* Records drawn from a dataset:
--------------------------------------------------

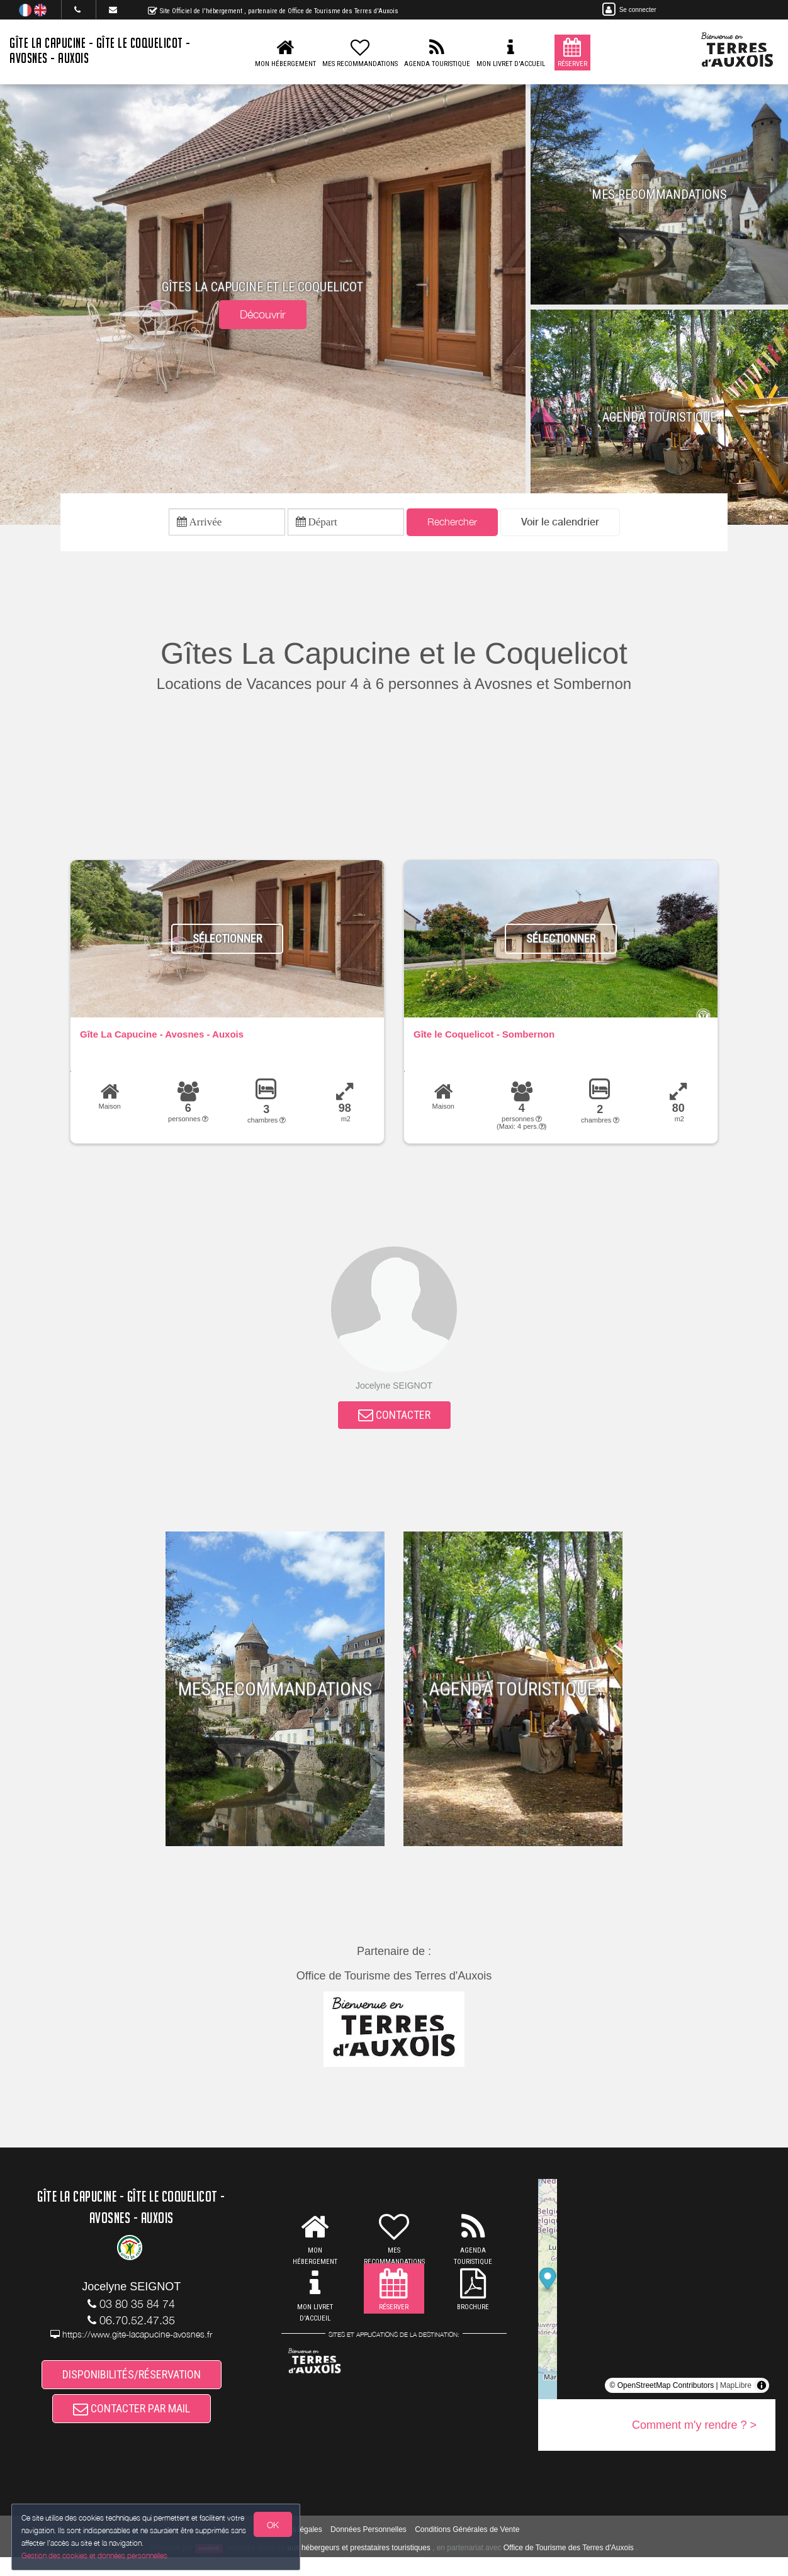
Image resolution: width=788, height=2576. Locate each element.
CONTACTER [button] (394, 1421)
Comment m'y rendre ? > (694, 2434)
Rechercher (452, 524)
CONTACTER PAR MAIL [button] (131, 2424)
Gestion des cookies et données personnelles (96, 2555)
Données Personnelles (368, 2547)
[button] (560, 524)
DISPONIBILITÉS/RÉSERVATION (131, 2385)
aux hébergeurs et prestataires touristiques (358, 2566)
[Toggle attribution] (761, 2394)
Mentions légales (294, 2547)
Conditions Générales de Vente (467, 2547)
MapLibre (735, 2394)
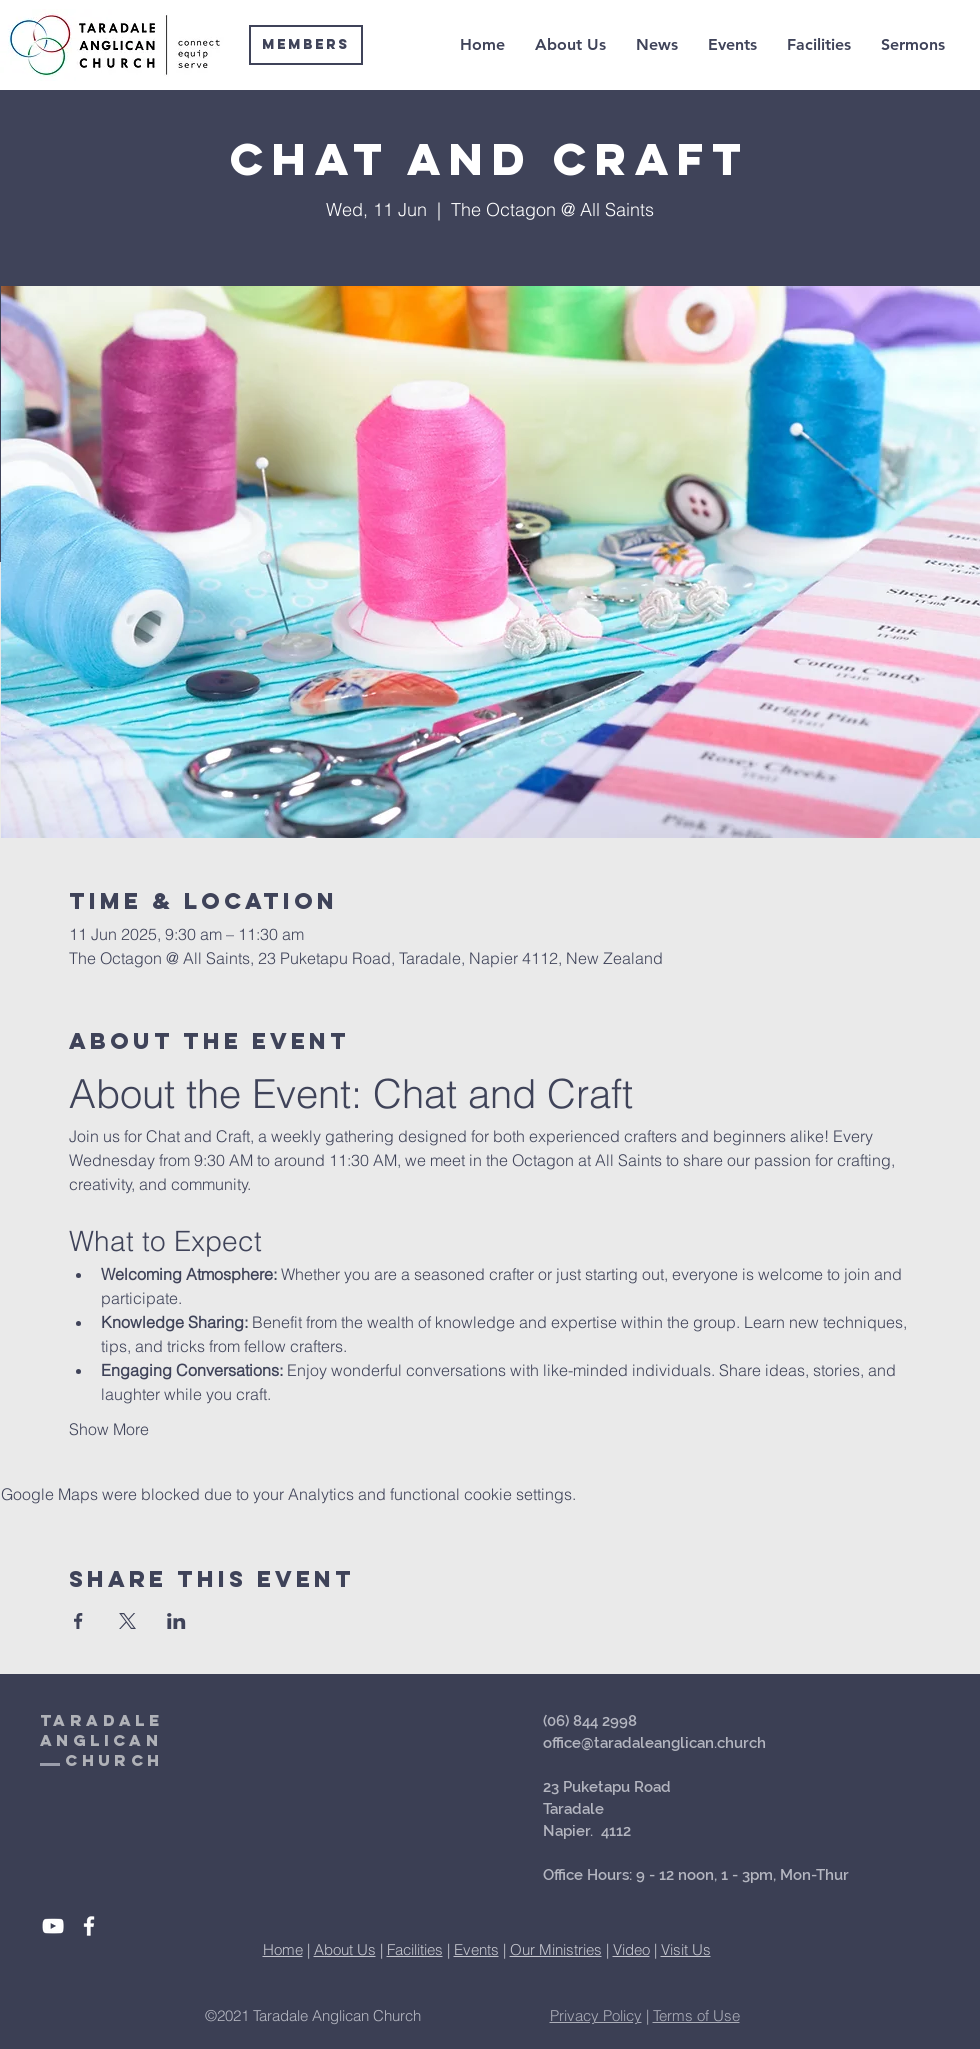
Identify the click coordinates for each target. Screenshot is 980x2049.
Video (631, 1949)
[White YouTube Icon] (53, 1926)
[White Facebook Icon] (89, 1926)
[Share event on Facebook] (78, 1621)
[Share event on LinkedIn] (176, 1621)
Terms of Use (696, 2015)
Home (283, 1949)
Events (476, 1949)
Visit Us (686, 1949)
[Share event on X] (127, 1621)
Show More (109, 1429)
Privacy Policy (596, 2015)
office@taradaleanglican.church (654, 1743)
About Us (345, 1949)
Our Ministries (556, 1949)
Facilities (415, 1949)
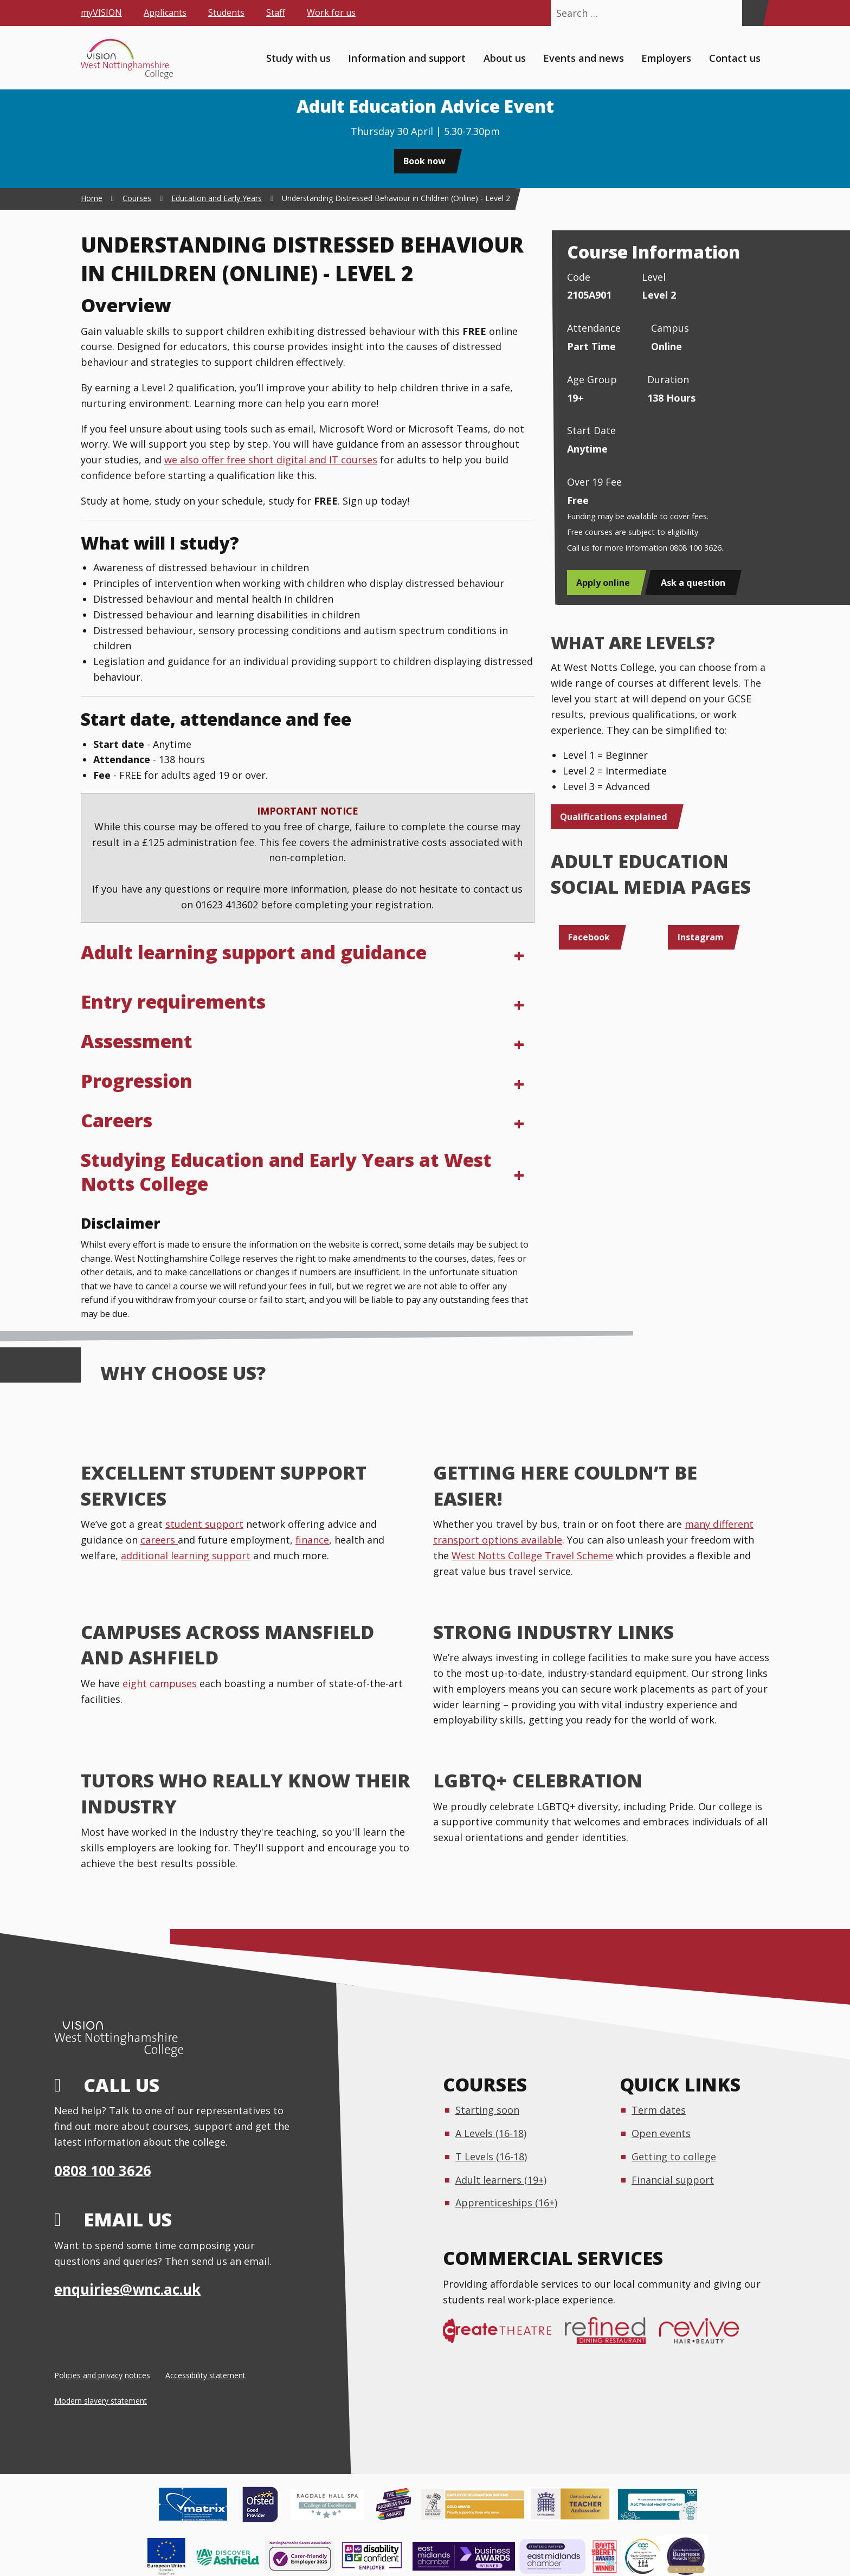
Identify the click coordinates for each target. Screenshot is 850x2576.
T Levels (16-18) (491, 2156)
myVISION (101, 12)
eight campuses (160, 1683)
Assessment (136, 1041)
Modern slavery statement (100, 2401)
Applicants (165, 12)
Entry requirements (173, 1001)
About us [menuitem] (505, 57)
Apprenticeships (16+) (506, 2202)
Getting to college (674, 2156)
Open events (661, 2133)
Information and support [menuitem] (407, 57)
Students (226, 12)
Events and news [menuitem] (583, 57)
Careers (116, 1120)
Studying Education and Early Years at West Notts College (286, 1171)
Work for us (331, 12)
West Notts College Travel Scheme (532, 1555)
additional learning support (185, 1555)
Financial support (673, 2179)
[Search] (752, 13)
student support (204, 1524)
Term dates (659, 2109)
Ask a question (693, 583)
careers (159, 1539)
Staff (275, 12)
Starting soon (487, 2109)
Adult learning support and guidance (254, 952)
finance (312, 1539)
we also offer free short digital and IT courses (270, 459)
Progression (136, 1080)
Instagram (701, 937)
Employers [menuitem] (666, 57)
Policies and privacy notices (102, 2375)
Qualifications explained (613, 817)
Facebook (589, 937)
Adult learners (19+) (500, 2179)
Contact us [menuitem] (735, 57)
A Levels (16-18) (490, 2133)
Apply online (603, 583)
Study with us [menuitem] (298, 57)
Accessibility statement (205, 2375)
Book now (424, 161)
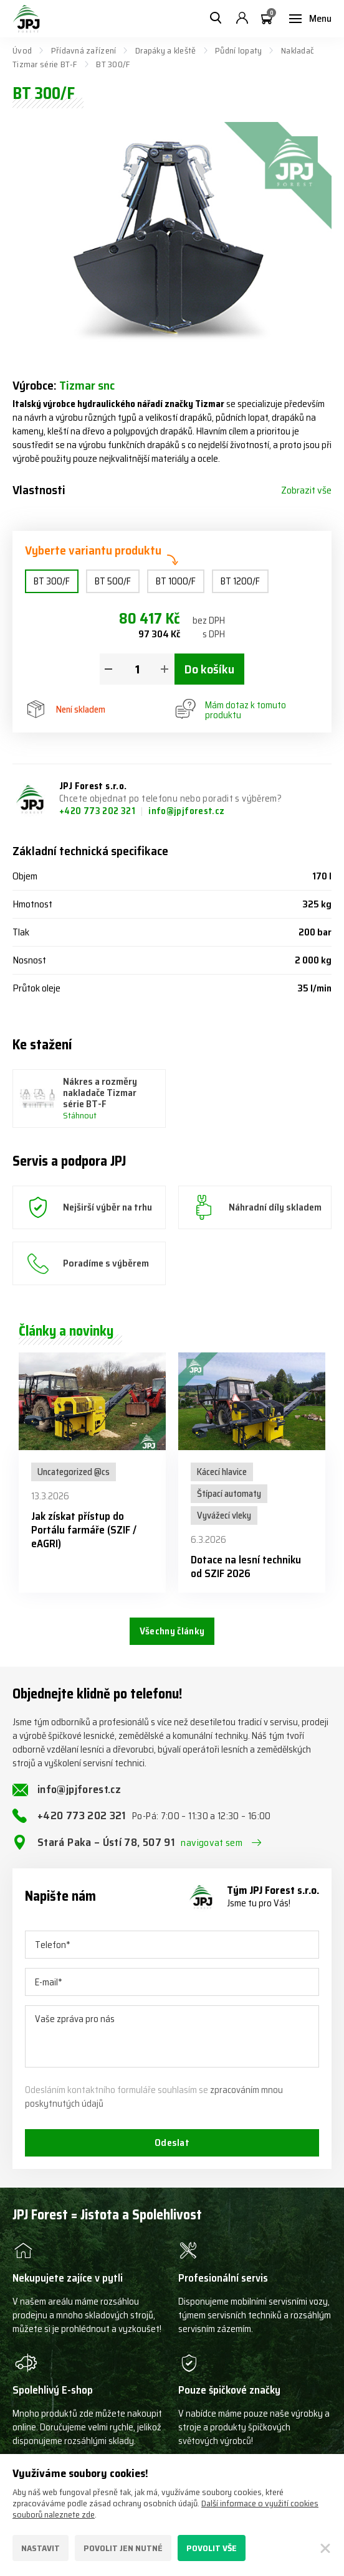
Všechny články (172, 1631)
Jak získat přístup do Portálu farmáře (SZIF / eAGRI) (83, 1529)
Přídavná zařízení (84, 50)
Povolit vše (211, 2548)
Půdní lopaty (238, 50)
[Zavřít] (325, 2548)
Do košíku (209, 669)
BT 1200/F (240, 581)
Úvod (22, 50)
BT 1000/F (176, 581)
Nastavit (40, 2548)
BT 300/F (52, 581)
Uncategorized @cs (73, 1471)
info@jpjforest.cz (186, 810)
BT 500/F (113, 581)
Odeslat (172, 2142)
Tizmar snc (87, 385)
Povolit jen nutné (123, 2548)
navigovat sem (211, 1843)
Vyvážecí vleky (224, 1515)
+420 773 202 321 (98, 810)
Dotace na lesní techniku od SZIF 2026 (246, 1566)
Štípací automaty (229, 1493)
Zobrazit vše (306, 490)
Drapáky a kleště (165, 50)
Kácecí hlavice (222, 1471)
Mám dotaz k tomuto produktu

--------------------------------------------------

* Exercise goal:
Within the entries, find all lines holding "click" and copy each one.

* Your response:
Identify the click coordinates for each target. Screenshot is 980x2049.
Identify the click coordinates for each target. Screenshot is 850x2576.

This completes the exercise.